La population ne se laisse d’ailleurs pas duper par les propos du ministre. Un sondage fait par une entreprise réputée du Québec pour le compte d’une chaîne de télévision révèle que 92 % des Québécois jugent qu’un bain ou une douche par semaine en CHSLD n’est pas suffisant. Des cris d’effrois se sont fait entendre de tous les endroits de la province. En Gaspésie, à l’autre bout du Québec, une jeune femme de 20 ans, Billie-Lou Roy, qui travaille à Carleton-sur-Mer, a mis en ligne sur le site Internet www.change.org la pétition « Une douche pour tous » afin de dénoncer cette situation.

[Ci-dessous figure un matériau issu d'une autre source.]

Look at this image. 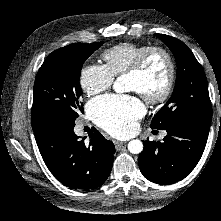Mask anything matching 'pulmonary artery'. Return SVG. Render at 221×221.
I'll list each match as a JSON object with an SVG mask.
<instances>
[{
    "mask_svg": "<svg viewBox=\"0 0 221 221\" xmlns=\"http://www.w3.org/2000/svg\"><path fill=\"white\" fill-rule=\"evenodd\" d=\"M164 136H165V133H163L162 137H164Z\"/></svg>",
    "mask_w": 221,
    "mask_h": 221,
    "instance_id": "pulmonary-artery-1",
    "label": "pulmonary artery"
}]
</instances>
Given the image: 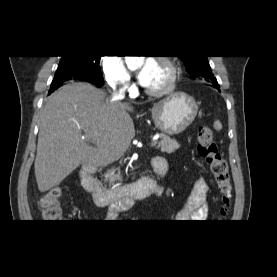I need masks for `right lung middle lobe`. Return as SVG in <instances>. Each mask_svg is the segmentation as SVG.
I'll list each match as a JSON object with an SVG mask.
<instances>
[{
    "label": "right lung middle lobe",
    "instance_id": "obj_1",
    "mask_svg": "<svg viewBox=\"0 0 277 277\" xmlns=\"http://www.w3.org/2000/svg\"><path fill=\"white\" fill-rule=\"evenodd\" d=\"M100 57L101 56H61L58 70L52 83L64 79L71 80L69 76H84L96 82L103 81L102 73L99 68ZM50 93L51 92H49V94Z\"/></svg>",
    "mask_w": 277,
    "mask_h": 277
}]
</instances>
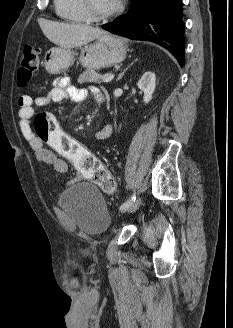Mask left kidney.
<instances>
[{"label":"left kidney","mask_w":233,"mask_h":328,"mask_svg":"<svg viewBox=\"0 0 233 328\" xmlns=\"http://www.w3.org/2000/svg\"><path fill=\"white\" fill-rule=\"evenodd\" d=\"M137 85L139 89L144 93V103H149L152 99V94L156 87L155 74L151 71L145 72L141 79L138 81Z\"/></svg>","instance_id":"left-kidney-1"}]
</instances>
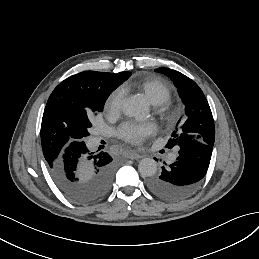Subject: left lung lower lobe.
I'll return each mask as SVG.
<instances>
[{"mask_svg": "<svg viewBox=\"0 0 259 259\" xmlns=\"http://www.w3.org/2000/svg\"><path fill=\"white\" fill-rule=\"evenodd\" d=\"M178 150L177 160L170 165L164 162L161 174L147 181L148 189L164 200H182L198 188L209 167L213 145L192 140Z\"/></svg>", "mask_w": 259, "mask_h": 259, "instance_id": "obj_1", "label": "left lung lower lobe"}]
</instances>
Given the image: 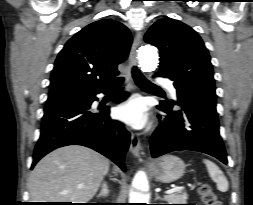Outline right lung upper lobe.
<instances>
[{
	"mask_svg": "<svg viewBox=\"0 0 253 205\" xmlns=\"http://www.w3.org/2000/svg\"><path fill=\"white\" fill-rule=\"evenodd\" d=\"M131 43L130 31L118 21L87 25L59 53L47 102L84 97L117 82V65L127 59Z\"/></svg>",
	"mask_w": 253,
	"mask_h": 205,
	"instance_id": "obj_1",
	"label": "right lung upper lobe"
}]
</instances>
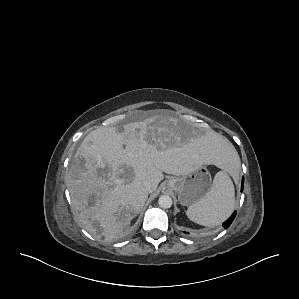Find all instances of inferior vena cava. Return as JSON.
<instances>
[{"label": "inferior vena cava", "mask_w": 299, "mask_h": 299, "mask_svg": "<svg viewBox=\"0 0 299 299\" xmlns=\"http://www.w3.org/2000/svg\"><path fill=\"white\" fill-rule=\"evenodd\" d=\"M145 189L150 193L152 191L151 183L147 180L143 182Z\"/></svg>", "instance_id": "obj_1"}]
</instances>
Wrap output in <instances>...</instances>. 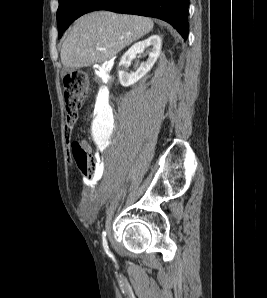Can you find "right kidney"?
Here are the masks:
<instances>
[{"label": "right kidney", "mask_w": 267, "mask_h": 298, "mask_svg": "<svg viewBox=\"0 0 267 298\" xmlns=\"http://www.w3.org/2000/svg\"><path fill=\"white\" fill-rule=\"evenodd\" d=\"M162 40L158 35H152L149 38L135 43L121 58L119 63V81L124 87L131 86L144 77L153 67L160 55ZM150 47L149 57L146 62L141 63L135 73H129L128 67L136 54L142 53L145 48Z\"/></svg>", "instance_id": "right-kidney-1"}]
</instances>
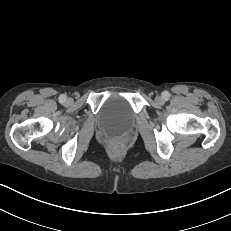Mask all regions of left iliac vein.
Wrapping results in <instances>:
<instances>
[{"label": "left iliac vein", "instance_id": "4c4485c4", "mask_svg": "<svg viewBox=\"0 0 231 231\" xmlns=\"http://www.w3.org/2000/svg\"><path fill=\"white\" fill-rule=\"evenodd\" d=\"M155 101L158 103V104H163L164 103V99L162 96L158 95L155 97Z\"/></svg>", "mask_w": 231, "mask_h": 231}]
</instances>
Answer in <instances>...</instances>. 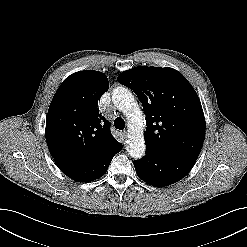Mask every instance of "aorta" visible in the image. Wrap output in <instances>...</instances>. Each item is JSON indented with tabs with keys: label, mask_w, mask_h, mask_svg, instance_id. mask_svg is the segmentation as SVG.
Segmentation results:
<instances>
[{
	"label": "aorta",
	"mask_w": 247,
	"mask_h": 247,
	"mask_svg": "<svg viewBox=\"0 0 247 247\" xmlns=\"http://www.w3.org/2000/svg\"><path fill=\"white\" fill-rule=\"evenodd\" d=\"M112 101L128 119L129 134L127 140V151L129 155L134 159L142 158L146 149L142 111L138 107L133 94L125 87L120 86L113 90Z\"/></svg>",
	"instance_id": "obj_1"
}]
</instances>
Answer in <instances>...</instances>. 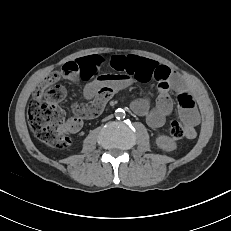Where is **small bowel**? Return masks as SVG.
<instances>
[{"instance_id": "c3829d8e", "label": "small bowel", "mask_w": 231, "mask_h": 231, "mask_svg": "<svg viewBox=\"0 0 231 231\" xmlns=\"http://www.w3.org/2000/svg\"><path fill=\"white\" fill-rule=\"evenodd\" d=\"M69 65L73 66L74 72L65 74L64 70ZM107 67L114 72H104ZM60 77L72 81L81 78L86 81L83 93L87 103L74 105L75 114L69 119V132L79 131L84 119L99 115L107 101L118 91L136 81H157L159 95L156 104L152 106L146 97L134 99L130 104L132 111L144 117L151 128H160L173 111L170 96L173 93L178 101L179 116L185 124L186 137L194 139L197 136L196 126L200 117L191 91L175 71L154 60L135 55H114L109 58L100 55L86 56L65 64L62 72L46 79L36 94Z\"/></svg>"}]
</instances>
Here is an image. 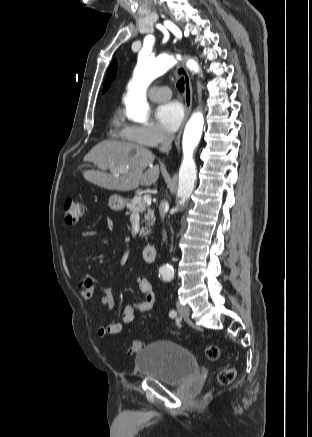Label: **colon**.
I'll list each match as a JSON object with an SVG mask.
<instances>
[{
	"label": "colon",
	"instance_id": "1",
	"mask_svg": "<svg viewBox=\"0 0 312 437\" xmlns=\"http://www.w3.org/2000/svg\"><path fill=\"white\" fill-rule=\"evenodd\" d=\"M83 213L84 205L82 202L72 198H67L64 201V219L67 224L73 225L77 223L83 216ZM141 346L142 344L140 341L133 340L129 347V353H138L141 350ZM205 355L207 359L216 361L220 357V350L218 346L211 344L205 348ZM235 374V369L233 367H225L219 372L217 383L220 386L229 385L234 380Z\"/></svg>",
	"mask_w": 312,
	"mask_h": 437
}]
</instances>
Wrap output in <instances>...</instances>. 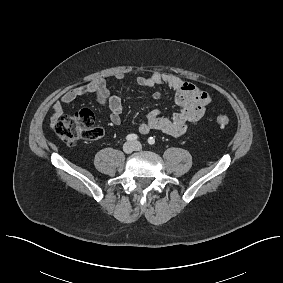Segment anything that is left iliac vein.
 Masks as SVG:
<instances>
[{"instance_id":"left-iliac-vein-1","label":"left iliac vein","mask_w":283,"mask_h":283,"mask_svg":"<svg viewBox=\"0 0 283 283\" xmlns=\"http://www.w3.org/2000/svg\"><path fill=\"white\" fill-rule=\"evenodd\" d=\"M133 144L135 145V150H136V151H139V150L142 149V145H141L140 142L135 141V142H133Z\"/></svg>"}]
</instances>
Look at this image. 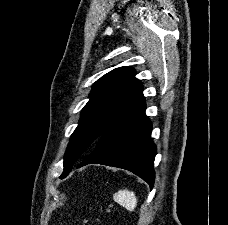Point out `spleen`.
Here are the masks:
<instances>
[{
  "label": "spleen",
  "mask_w": 228,
  "mask_h": 225,
  "mask_svg": "<svg viewBox=\"0 0 228 225\" xmlns=\"http://www.w3.org/2000/svg\"><path fill=\"white\" fill-rule=\"evenodd\" d=\"M114 201L122 205L127 211H134L137 207L138 199L135 197L133 191H128V189H123L114 195Z\"/></svg>",
  "instance_id": "1"
}]
</instances>
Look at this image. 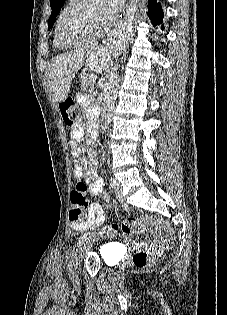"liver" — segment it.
Listing matches in <instances>:
<instances>
[{"mask_svg":"<svg viewBox=\"0 0 227 315\" xmlns=\"http://www.w3.org/2000/svg\"><path fill=\"white\" fill-rule=\"evenodd\" d=\"M91 54L95 56L98 69H104L107 58V52L104 49L96 48L95 51H90L87 48H80L51 60L47 78L55 101L62 102L66 98L73 78L83 66L85 58Z\"/></svg>","mask_w":227,"mask_h":315,"instance_id":"1","label":"liver"}]
</instances>
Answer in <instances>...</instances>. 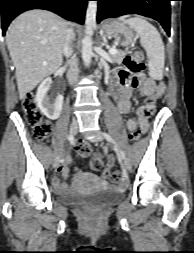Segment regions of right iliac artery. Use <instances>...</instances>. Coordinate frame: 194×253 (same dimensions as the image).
I'll return each instance as SVG.
<instances>
[{
  "label": "right iliac artery",
  "instance_id": "obj_1",
  "mask_svg": "<svg viewBox=\"0 0 194 253\" xmlns=\"http://www.w3.org/2000/svg\"><path fill=\"white\" fill-rule=\"evenodd\" d=\"M68 140H69V142L72 144L73 142H74V136L73 135H69L68 136ZM64 161V159H60V162H63Z\"/></svg>",
  "mask_w": 194,
  "mask_h": 253
}]
</instances>
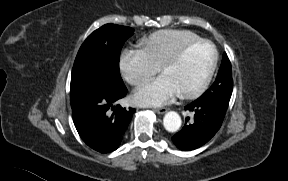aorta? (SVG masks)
<instances>
[{
    "label": "aorta",
    "instance_id": "aorta-1",
    "mask_svg": "<svg viewBox=\"0 0 288 181\" xmlns=\"http://www.w3.org/2000/svg\"><path fill=\"white\" fill-rule=\"evenodd\" d=\"M181 117L175 111L167 112L163 118L164 128L168 132H176L181 127Z\"/></svg>",
    "mask_w": 288,
    "mask_h": 181
}]
</instances>
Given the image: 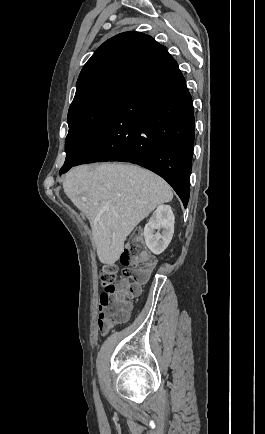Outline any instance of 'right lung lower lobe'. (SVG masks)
Returning a JSON list of instances; mask_svg holds the SVG:
<instances>
[{"label":"right lung lower lobe","instance_id":"obj_1","mask_svg":"<svg viewBox=\"0 0 265 434\" xmlns=\"http://www.w3.org/2000/svg\"><path fill=\"white\" fill-rule=\"evenodd\" d=\"M194 135L192 97L177 62L166 51L133 77L104 129L74 166L138 164L164 178L186 207Z\"/></svg>","mask_w":265,"mask_h":434}]
</instances>
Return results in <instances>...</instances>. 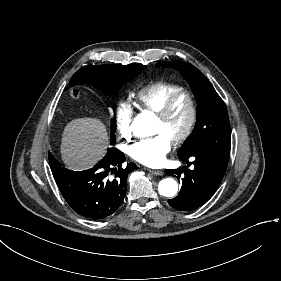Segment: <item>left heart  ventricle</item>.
Instances as JSON below:
<instances>
[{"mask_svg":"<svg viewBox=\"0 0 281 281\" xmlns=\"http://www.w3.org/2000/svg\"><path fill=\"white\" fill-rule=\"evenodd\" d=\"M189 118V107L185 99L175 103L168 117L164 120L152 118V135L164 134L169 139L179 135L185 128Z\"/></svg>","mask_w":281,"mask_h":281,"instance_id":"left-heart-ventricle-1","label":"left heart ventricle"}]
</instances>
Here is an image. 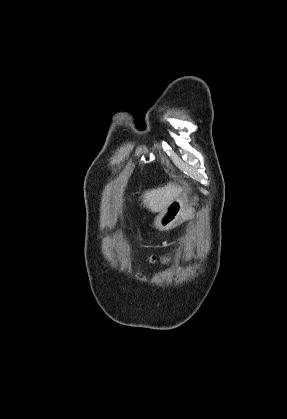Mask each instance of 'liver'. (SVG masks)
<instances>
[{"mask_svg": "<svg viewBox=\"0 0 287 419\" xmlns=\"http://www.w3.org/2000/svg\"><path fill=\"white\" fill-rule=\"evenodd\" d=\"M182 188L172 183L146 191L142 195L143 205L153 213L161 212L181 194Z\"/></svg>", "mask_w": 287, "mask_h": 419, "instance_id": "6515ba94", "label": "liver"}]
</instances>
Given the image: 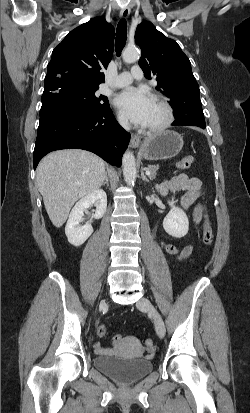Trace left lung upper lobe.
Returning a JSON list of instances; mask_svg holds the SVG:
<instances>
[{"instance_id": "left-lung-upper-lobe-1", "label": "left lung upper lobe", "mask_w": 250, "mask_h": 413, "mask_svg": "<svg viewBox=\"0 0 250 413\" xmlns=\"http://www.w3.org/2000/svg\"><path fill=\"white\" fill-rule=\"evenodd\" d=\"M135 43L142 50L138 63L145 77L156 76V89L170 98L172 107L200 98L191 63L176 41L159 32L151 22L144 21L137 26Z\"/></svg>"}]
</instances>
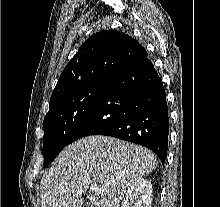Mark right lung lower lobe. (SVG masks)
Segmentation results:
<instances>
[{
    "label": "right lung lower lobe",
    "instance_id": "right-lung-lower-lobe-1",
    "mask_svg": "<svg viewBox=\"0 0 220 207\" xmlns=\"http://www.w3.org/2000/svg\"><path fill=\"white\" fill-rule=\"evenodd\" d=\"M147 56L107 81L70 143L89 135H107L145 146L165 162L169 134L166 93Z\"/></svg>",
    "mask_w": 220,
    "mask_h": 207
}]
</instances>
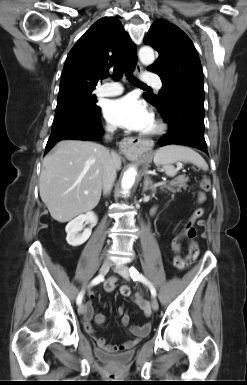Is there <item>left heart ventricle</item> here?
<instances>
[{
  "label": "left heart ventricle",
  "mask_w": 247,
  "mask_h": 385,
  "mask_svg": "<svg viewBox=\"0 0 247 385\" xmlns=\"http://www.w3.org/2000/svg\"><path fill=\"white\" fill-rule=\"evenodd\" d=\"M153 128V122H152V124L150 125V127L146 130V131H149V130H151Z\"/></svg>",
  "instance_id": "b2bd125f"
}]
</instances>
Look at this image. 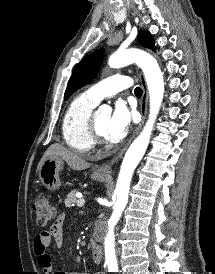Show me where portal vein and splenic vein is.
Wrapping results in <instances>:
<instances>
[{
    "label": "portal vein and splenic vein",
    "mask_w": 215,
    "mask_h": 274,
    "mask_svg": "<svg viewBox=\"0 0 215 274\" xmlns=\"http://www.w3.org/2000/svg\"><path fill=\"white\" fill-rule=\"evenodd\" d=\"M84 204H85V200H84V199H79V200L77 201V206H78V207H82V206H84Z\"/></svg>",
    "instance_id": "18ae733b"
}]
</instances>
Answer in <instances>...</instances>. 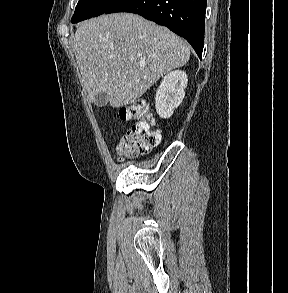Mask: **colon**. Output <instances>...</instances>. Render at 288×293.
I'll return each mask as SVG.
<instances>
[{
    "label": "colon",
    "instance_id": "1",
    "mask_svg": "<svg viewBox=\"0 0 288 293\" xmlns=\"http://www.w3.org/2000/svg\"><path fill=\"white\" fill-rule=\"evenodd\" d=\"M119 114L123 121L133 122L117 141L116 153L120 160L145 154L159 144L161 131L154 128V119L145 102L124 106Z\"/></svg>",
    "mask_w": 288,
    "mask_h": 293
}]
</instances>
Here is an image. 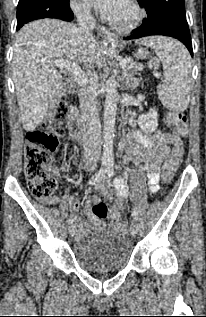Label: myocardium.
<instances>
[{"label": "myocardium", "instance_id": "f54148a6", "mask_svg": "<svg viewBox=\"0 0 206 317\" xmlns=\"http://www.w3.org/2000/svg\"><path fill=\"white\" fill-rule=\"evenodd\" d=\"M128 5L131 7L133 11L132 18L124 23L116 22L112 19H108L109 25L119 31V32H130L137 28L145 17V11L143 8L136 2V0H126Z\"/></svg>", "mask_w": 206, "mask_h": 317}]
</instances>
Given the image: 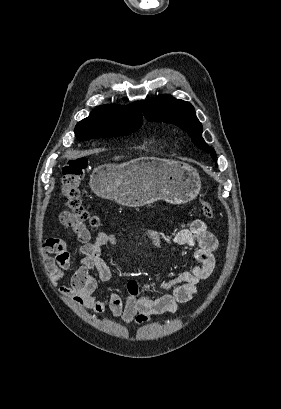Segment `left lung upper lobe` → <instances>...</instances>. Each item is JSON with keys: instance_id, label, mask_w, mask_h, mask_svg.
<instances>
[{"instance_id": "left-lung-upper-lobe-1", "label": "left lung upper lobe", "mask_w": 281, "mask_h": 409, "mask_svg": "<svg viewBox=\"0 0 281 409\" xmlns=\"http://www.w3.org/2000/svg\"><path fill=\"white\" fill-rule=\"evenodd\" d=\"M143 113L147 120L167 122L187 131L192 142L200 149L211 154L216 161V153L202 138V124L195 115L194 107L186 101L168 95L141 101Z\"/></svg>"}]
</instances>
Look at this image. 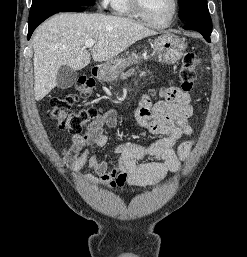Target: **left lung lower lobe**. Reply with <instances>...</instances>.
<instances>
[{
    "label": "left lung lower lobe",
    "instance_id": "1",
    "mask_svg": "<svg viewBox=\"0 0 247 257\" xmlns=\"http://www.w3.org/2000/svg\"><path fill=\"white\" fill-rule=\"evenodd\" d=\"M184 29L198 31L203 35L207 42H210V35L212 32V24H206L198 20H190L185 22Z\"/></svg>",
    "mask_w": 247,
    "mask_h": 257
}]
</instances>
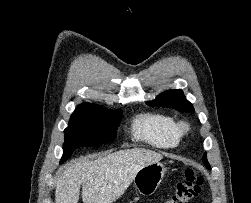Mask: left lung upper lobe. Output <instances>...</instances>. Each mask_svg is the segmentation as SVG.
Wrapping results in <instances>:
<instances>
[{"instance_id":"obj_1","label":"left lung upper lobe","mask_w":251,"mask_h":203,"mask_svg":"<svg viewBox=\"0 0 251 203\" xmlns=\"http://www.w3.org/2000/svg\"><path fill=\"white\" fill-rule=\"evenodd\" d=\"M147 104L150 106L170 107L181 112H195L193 105L186 100L181 90L166 91L158 95L155 100L147 102ZM203 162L208 169H211L206 153L203 155Z\"/></svg>"}]
</instances>
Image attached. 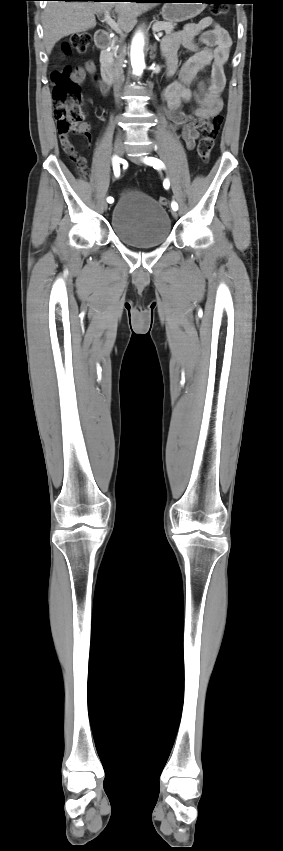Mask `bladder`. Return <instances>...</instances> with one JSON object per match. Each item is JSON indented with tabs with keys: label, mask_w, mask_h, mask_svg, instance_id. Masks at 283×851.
Returning <instances> with one entry per match:
<instances>
[{
	"label": "bladder",
	"mask_w": 283,
	"mask_h": 851,
	"mask_svg": "<svg viewBox=\"0 0 283 851\" xmlns=\"http://www.w3.org/2000/svg\"><path fill=\"white\" fill-rule=\"evenodd\" d=\"M111 227L124 244L135 248H153L164 243L171 233L167 210L149 195L131 190L115 203Z\"/></svg>",
	"instance_id": "1"
}]
</instances>
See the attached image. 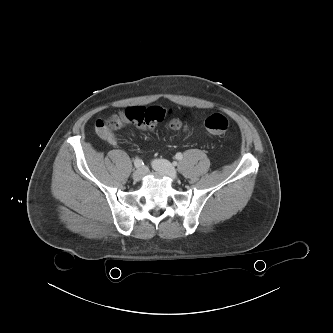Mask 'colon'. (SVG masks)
<instances>
[{"label": "colon", "instance_id": "5ec220e1", "mask_svg": "<svg viewBox=\"0 0 333 333\" xmlns=\"http://www.w3.org/2000/svg\"><path fill=\"white\" fill-rule=\"evenodd\" d=\"M125 121L123 113L113 114L105 119L97 120L95 123L96 133L108 139L113 131L117 130ZM169 126L173 130H178L183 127V124L178 119H171ZM206 131L213 136L224 134L229 127L228 119L222 114H212L204 123Z\"/></svg>", "mask_w": 333, "mask_h": 333}]
</instances>
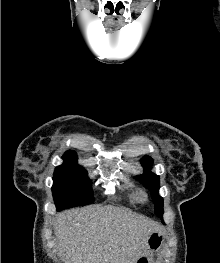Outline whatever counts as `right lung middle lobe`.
Returning a JSON list of instances; mask_svg holds the SVG:
<instances>
[{"label": "right lung middle lobe", "mask_w": 220, "mask_h": 263, "mask_svg": "<svg viewBox=\"0 0 220 263\" xmlns=\"http://www.w3.org/2000/svg\"><path fill=\"white\" fill-rule=\"evenodd\" d=\"M63 160L53 176L52 192L57 210L92 203L91 181L86 178V170L77 164V156L64 155Z\"/></svg>", "instance_id": "obj_1"}]
</instances>
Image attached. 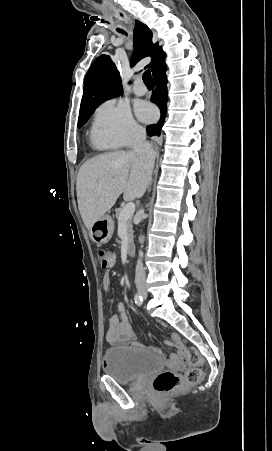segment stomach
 Masks as SVG:
<instances>
[{"mask_svg": "<svg viewBox=\"0 0 272 451\" xmlns=\"http://www.w3.org/2000/svg\"><path fill=\"white\" fill-rule=\"evenodd\" d=\"M113 231L114 222L111 216H102V218H99L92 224L89 229V235L97 245H102V243H107L111 239Z\"/></svg>", "mask_w": 272, "mask_h": 451, "instance_id": "obj_1", "label": "stomach"}]
</instances>
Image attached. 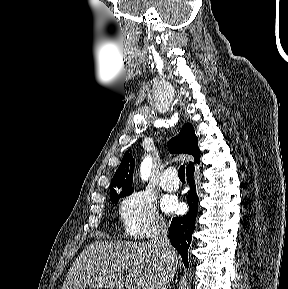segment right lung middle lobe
<instances>
[{
  "label": "right lung middle lobe",
  "mask_w": 288,
  "mask_h": 289,
  "mask_svg": "<svg viewBox=\"0 0 288 289\" xmlns=\"http://www.w3.org/2000/svg\"><path fill=\"white\" fill-rule=\"evenodd\" d=\"M132 192H133V189L132 190H127V191H111L110 192V199H111L112 202L117 203L119 198L128 196Z\"/></svg>",
  "instance_id": "dd1d6c3e"
}]
</instances>
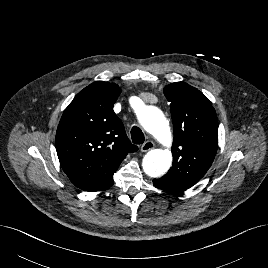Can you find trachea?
<instances>
[{
    "instance_id": "3493384b",
    "label": "trachea",
    "mask_w": 268,
    "mask_h": 268,
    "mask_svg": "<svg viewBox=\"0 0 268 268\" xmlns=\"http://www.w3.org/2000/svg\"><path fill=\"white\" fill-rule=\"evenodd\" d=\"M130 133L132 142L134 144H142L144 142L145 137L142 130L139 127L133 126Z\"/></svg>"
}]
</instances>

Autre preuve de ce rejet par la population des dires du ministre, la campagne de sociofinancement du pauvre homme a largement dépassé ses objectifs avec plus de 30 000 $ récoltés en l’espace de dix jours. Plus de 500 personnes ont dit en y contribuant financièrement qu’ils jugeaient que cette situation n’était pas acceptable. La question à laquelle le ministre de la Santé doit réponde est de savoir si, selon lui, il est normal au Québec en 2016 qu’un citoyen demande la charité pour obtenir plus d’un bain par semaine dans un établissement de soins payés par l’état.

Michel Gourd

Michel Gourd

Résident de L’Ascension de Matapédia.